TASK
In the records below, find the line with "клиента перед банковской" and the line with "желанию. Воспользовавшись данной"; return exactly those lines and every line between them.

GIVEN RECORDS
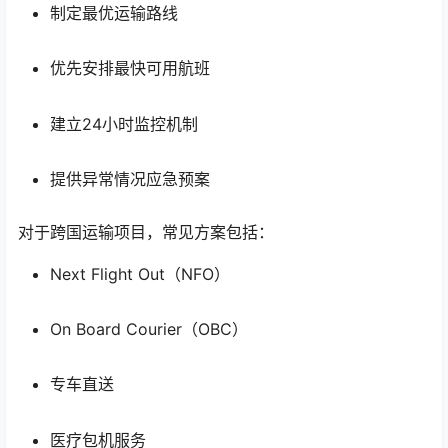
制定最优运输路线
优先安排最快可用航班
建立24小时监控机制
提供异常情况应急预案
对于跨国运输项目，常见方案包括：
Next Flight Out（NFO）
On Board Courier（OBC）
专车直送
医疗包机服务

...

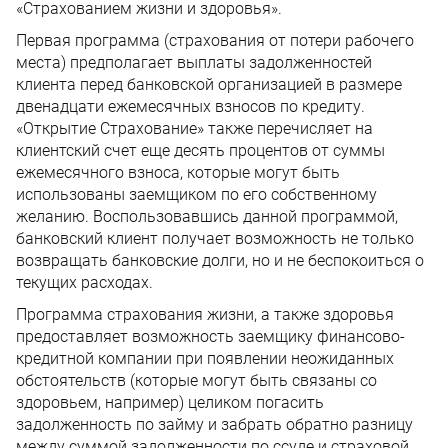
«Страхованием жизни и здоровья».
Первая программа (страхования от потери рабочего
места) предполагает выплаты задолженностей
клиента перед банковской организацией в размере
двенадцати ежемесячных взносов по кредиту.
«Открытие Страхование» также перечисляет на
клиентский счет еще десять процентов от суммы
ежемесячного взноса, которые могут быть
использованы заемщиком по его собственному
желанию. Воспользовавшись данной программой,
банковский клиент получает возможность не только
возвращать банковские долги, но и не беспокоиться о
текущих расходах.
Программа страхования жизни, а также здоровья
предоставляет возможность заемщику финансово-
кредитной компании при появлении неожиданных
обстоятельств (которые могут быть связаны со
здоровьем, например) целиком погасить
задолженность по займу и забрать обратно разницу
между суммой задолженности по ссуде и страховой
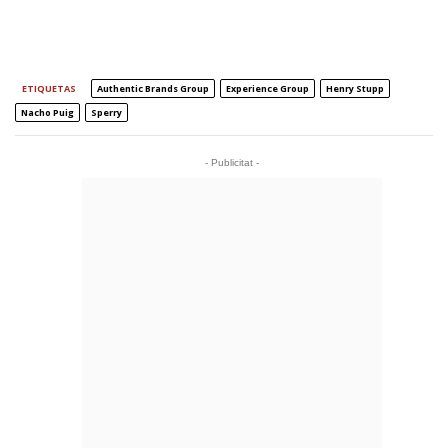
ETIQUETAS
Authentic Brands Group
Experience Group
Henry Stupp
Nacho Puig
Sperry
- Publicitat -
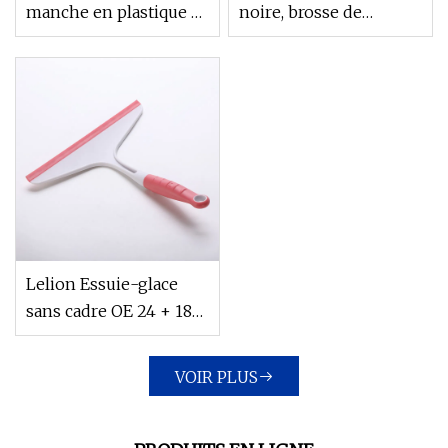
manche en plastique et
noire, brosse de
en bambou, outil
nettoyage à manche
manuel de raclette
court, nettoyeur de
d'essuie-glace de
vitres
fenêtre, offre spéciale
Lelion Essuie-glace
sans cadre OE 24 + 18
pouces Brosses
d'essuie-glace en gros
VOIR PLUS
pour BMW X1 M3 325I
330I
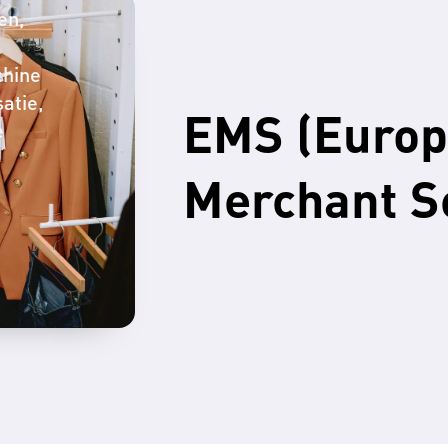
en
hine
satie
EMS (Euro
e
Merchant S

ANSWER SECTION
клиента перед банковской организацией в размере
двенадцати ежемесячных взносов по кредиту.
«Открытие Страхование» также перечисляет на
клиентский счет еще десять процентов от суммы
ежемесячного взноса, которые могут быть
использованы заемщиком по его собственному
желанию. Воспользовавшись данной программой,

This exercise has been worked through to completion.